What to do
Every record below must be copied exactly, with images dropped.

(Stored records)
--- START ---

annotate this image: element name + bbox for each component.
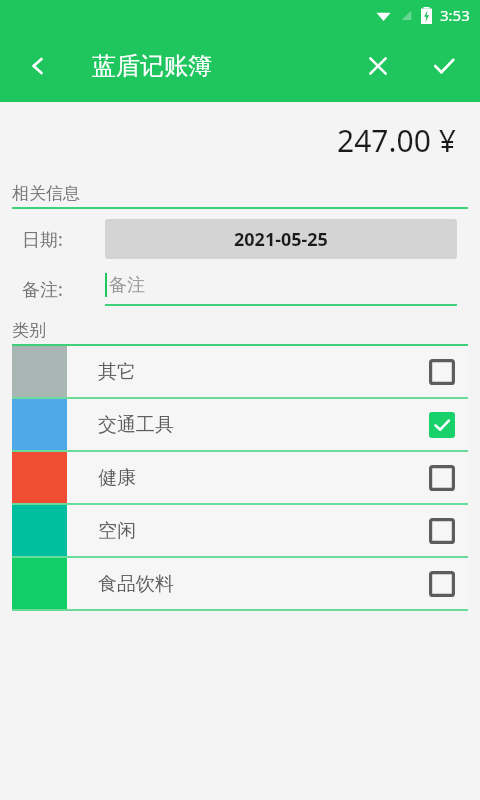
staticText: 备注: (22, 277, 63, 302)
staticText: 其它 (98, 360, 136, 384)
staticText: 蓝盾记账簿 (92, 51, 212, 81)
button[interactable]: 2021-05-25 (105, 219, 457, 259)
staticText: 3:53 (440, 5, 470, 25)
button[interactable]: 备注 (105, 273, 457, 306)
staticText: 交通工具 (98, 413, 174, 437)
staticText: 备注 (109, 274, 145, 297)
button[interactable]: Confirm (420, 42, 468, 90)
button[interactable]: 交通工具 (12, 399, 468, 450)
staticText: 食品饮料 (98, 572, 174, 596)
staticText: 空闲 (98, 519, 136, 543)
button[interactable]: 空闲 (12, 505, 468, 556)
button[interactable]: 健康 (12, 452, 468, 503)
staticText: 日期: (22, 227, 63, 252)
staticText: 类别 (12, 320, 46, 341)
staticText: 2021-05-25 (234, 227, 328, 252)
staticText: 健康 (98, 466, 136, 490)
staticText: 247.00 ¥ (337, 120, 456, 161)
button[interactable]: Cancel (354, 42, 402, 90)
button[interactable]: Back (14, 42, 62, 90)
staticText: 相关信息 (12, 183, 80, 204)
button[interactable]: 食品饮料 (12, 558, 468, 609)
button[interactable]: 其它 (12, 346, 468, 397)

--- END ---

Solution to the exercise
annotate this image: element name + bbox for each component.
staticText: 备注: (22, 277, 63, 302)
staticText: 其它 (98, 360, 136, 384)
staticText: 蓝盾记账簿 (92, 51, 212, 81)
button[interactable]: 2021-05-25 (105, 219, 457, 259)
staticText: 3:53 (440, 5, 470, 25)
button[interactable]: 备注 (105, 273, 457, 306)
staticText: 交通工具 (98, 413, 174, 437)
staticText: 备注 (109, 274, 145, 297)
button[interactable]: Confirm (420, 42, 468, 90)
button[interactable]: 交通工具 (12, 399, 468, 450)
staticText: 食品饮料 (98, 572, 174, 596)
staticText: 空闲 (98, 519, 136, 543)
button[interactable]: 空闲 (12, 505, 468, 556)
button[interactable]: 健康 (12, 452, 468, 503)
staticText: 日期: (22, 227, 63, 252)
staticText: 类别 (12, 320, 46, 341)
staticText: 2021-05-25 (234, 227, 328, 252)
staticText: 健康 (98, 466, 136, 490)
staticText: 247.00 ¥ (337, 120, 456, 161)
button[interactable]: Cancel (354, 42, 402, 90)
button[interactable]: Back (14, 42, 62, 90)
staticText: 相关信息 (12, 183, 80, 204)
button[interactable]: 食品饮料 (12, 558, 468, 609)
button[interactable]: 其它 (12, 346, 468, 397)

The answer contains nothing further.